BlackBerry will go ahead with plans to lay off almost 40 percent of its workforce and retreat from the consumer market after news that it expects to post a $1 billion dollar loss in the most recent financial quarter.
This huge financial loss for the one time smartphone behemoth comes on the heels of a lackluster launch of the Z10 and Q10 smartphones, the first to run their new BlackBerry 10 OS. In comparison, the company shipped nearly 4 million devices in the second quarter of the year, most of which were running the older BlackBerry 7 OS. A large portion of the loss was attributed to lack of sales and inventory costs, mostly associated with an overabundance of Z10s and a slow consumer market.
Around 4500 employees will be terminated from BlackBerry and the company is expected to retreat from the consumer market by reducing the amount of devices it offers. Going forward, the company will reduce its number of devices available from six to four and this will include two high-end devices and two entry-level devices in all-touch and QWERTY models.
Thorsten Heins, President and Chief Executive Officer of BlackBerry has said: “Going forward, we plan to refocus our offering on our end-to-end solution of hardware, software and services for enterprises and the productive, professional end user. This puts us squarely on target with the customers that helped build BlackBerry into the leading brand today for enterprise security, manageability and reliability”. Heins’ comments come as no surprise, with BlackBerry aiming to concentrate more on their enterprise and professional customer base in the future. The one area in which BlackBerry is making headway, their BlackBerry Enterprise Service, saw growth from 19,000 units to 25,000 in just three months.
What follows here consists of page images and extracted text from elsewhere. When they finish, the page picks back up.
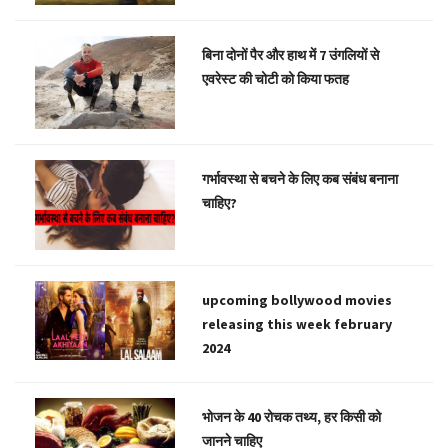
बिना दोनों पैर और हाथ में 7 उंगलियों से
एवरेस्ट की चोटी को किया फतह
गर्भावस्था से बचने के लिए कब संबंध बनाना
चाहिए?
upcoming bollywood movies
releasing this week february
2024
भोजन के 40 रोचक तथ्य, हर किसी को
जानने चाहिए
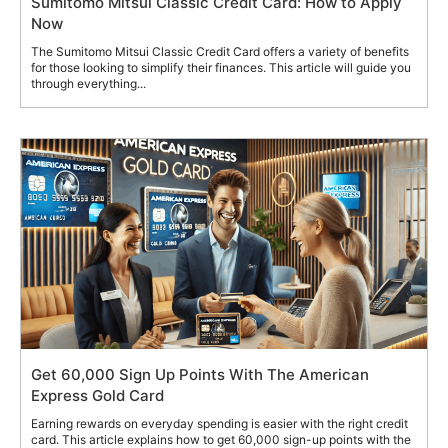
Sumitomo Mitsui Classic Credit Card: How to Apply
Now
The Sumitomo Mitsui Classic Credit Card offers a variety of benefits
for those looking to simplify their finances. This article will guide you
through everything...
Get 60,000 Sign Up Points With The American
Express Gold Card
Earning rewards on everyday spending is easier with the right credit
card. This article explains how to get 60,000 sign-up points with the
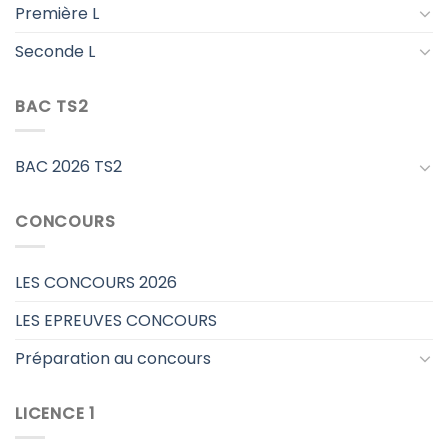
Première L
Seconde L
BAC TS2
BAC 2026 TS2
CONCOURS
LES CONCOURS 2026
LES EPREUVES CONCOURS
Préparation au concours
LICENCE 1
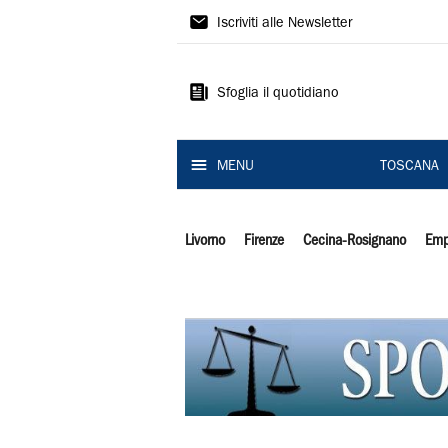
Il
Iscriviti alle Newsletter
Tirreno
Sfoglia il quotidiano
MENU
TOSCANA
Livorno
Firenze
Cecina-Rosignano
Emp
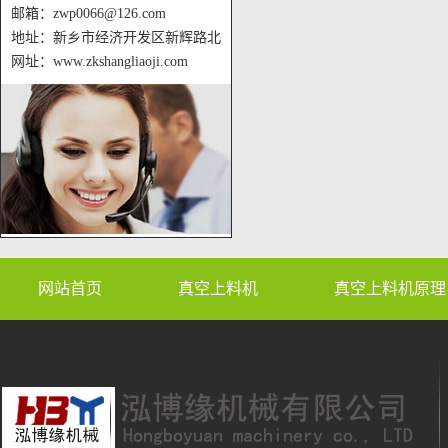
邮箱：zwp0066@126.com
地址：新乡市经济开发区新辉路北
网址：www.zkshangliaoji.com
网站首页
真空上料机
真空上料机原理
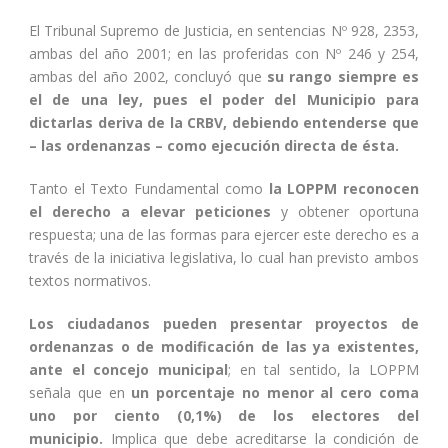
El Tribunal Supremo de Justicia, en sentencias Nº 928, 2353,
ambas del año 2001; en las proferidas con Nº 246 y 254,
ambas del año 2002, concluyó que
su rango siempre es
el de una ley, pues el poder del Municipio para
dictarlas deriva de la CRBV, debiendo entenderse que
– las ordenanzas – como ejecución directa de ésta.
Tanto el Texto Fundamental como
la LOPPM reconocen
el derecho a elevar peticiones
y obtener oportuna
respuesta; una de las formas para ejercer este derecho es a
través de la iniciativa legislativa, lo cual han previsto ambos
textos normativos.
Los ciudadanos pueden presentar proyectos de
ordenanzas o de modificación de las ya existentes,
ante el concejo municipal
; en tal sentido, la LOPPM
señala que en
un porcentaje no menor al cero coma
uno por ciento (0,1%) de los electores del
municipio.
Implica que debe acreditarse la condición de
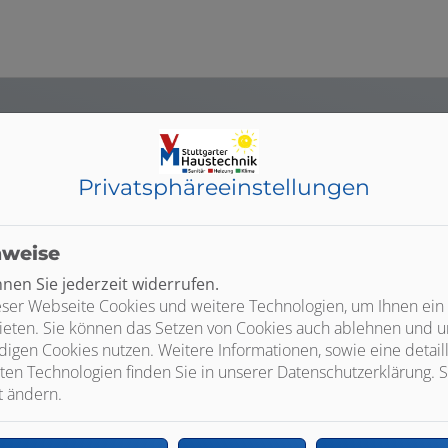
Privatsphäre­einstellungen
nweise
en Sie jederzeit widerrufen.
ser Webseite Cookies und weitere Technologien, um Ihnen ein
ieten. Sie können das Setzen von Cookies auch ablehnen und un
igen Cookies nutzen. Weitere Informationen, sowie eine detaill
ten Technologien finden Sie in unserer Datenschutzerklärung. S
Bad
t ändern.
Alles rund ums Bad - Sie planen die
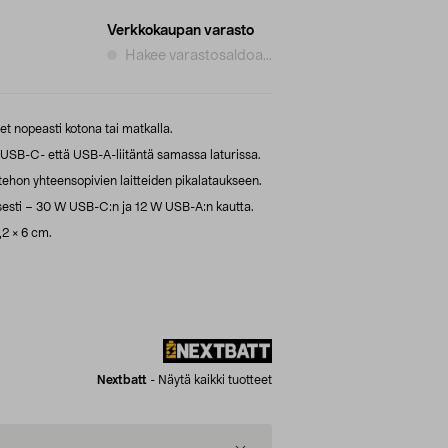
Verkkokaupan varasto
Hakee varastosaldoa...
eet nopeasti kotona tai matkalla.
 USB-C- että USB-A-liitäntä samassa laturissa.
hon yhteensopivien laitteiden pikalataukseen.
sesti – 30 W USB-C:n ja 12 W USB-A:n kautta.
,2 × 6 cm.
Nextbatt
-
Näytä kaikki tuotteet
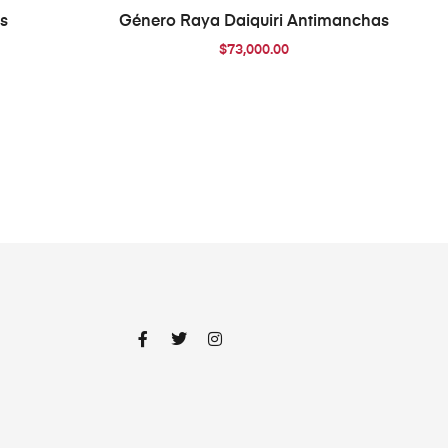
O
AÑADIR AL CARRITO
s
Género Raya Daiquiri Antimanchas
$
73,000.00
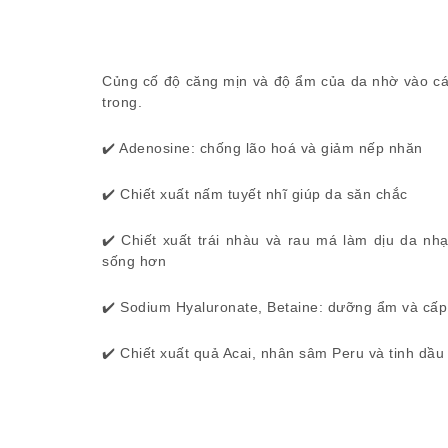
Củng cố độ căng mịn và độ ẩm của da nhờ vào cá
trong.
✔️ Adenosine: chống lão hoá và giảm nếp nhăn
✔️ Chiết xuất nấm tuyết nhĩ giúp da săn chắc
✔️ Chiết xuất trái nhàu và rau má làm dịu da n
sống hơn
✔️ Sodium Hyaluronate, Betaine: dưỡng ẩm và cấ
✔️ Chiết xuất quả Acai, nhân sâm Peru và tinh dầu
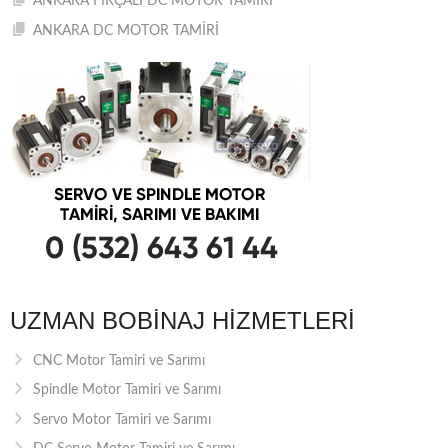
ANKARA FIRÇALI DC MOTOR TAMİRİ
ANKARA DC MOTOR TAMİRİ
UZMAN BOBINAJ HIZMETLERI
CNC Motor Tamiri ve Sarımı
Spindle Motor Tamiri ve Sarımı
Servo Motor Tamiri ve Sarımı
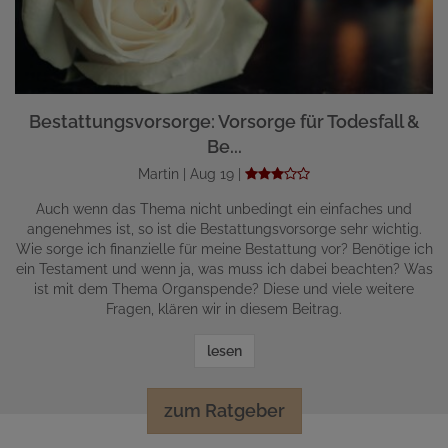
Bestattungsvorsorge: Vorsorge für Todesfall &
Be...
Martin | Aug 19 |
Auch wenn das Thema nicht unbedingt ein einfaches und
angenehmes ist, so ist die Bestattungsvorsorge sehr wichtig.
Wie sorge ich finanzielle für meine Bestattung vor? Benötige ich
ein Testament und wenn ja, was muss ich dabei beachten? Was
ist mit dem Thema Organspende? Diese und viele weitere
Fragen, klären wir in diesem Beitrag.
lesen
zum Ratgeber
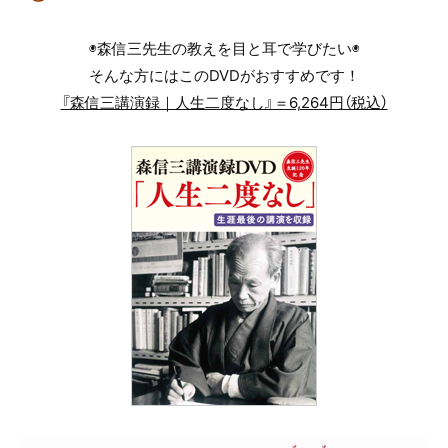
◉森信三先生の教えを目と耳で学びたい◉
そんな方にはこのDVDがおすすめです！
『森信三講演録｜人生二度なし』＝6,264円（税込）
As always, BlackBerry continues to look for ways to carry on as is and has been in a downward spiral for the past little while. Maybe the retreat will act as a buffer for them to concentrate on what they did best: enterprise software.
According to Mashables, Fairfax Financial Holdings has agreed to purchase Blackberry in a deal worth around $4.7 billion. According to the supposed deal, Fairfax will end up paying $9 da share for Blackberry, which ended trading on Monday at $8.23.
As with previous offers for the floundering company, Fairfax has retained the right to walk on the deal at any time. As of the time of writing, Fairfax was already a steakholder in Blackberry, owning about 10% of the common shares.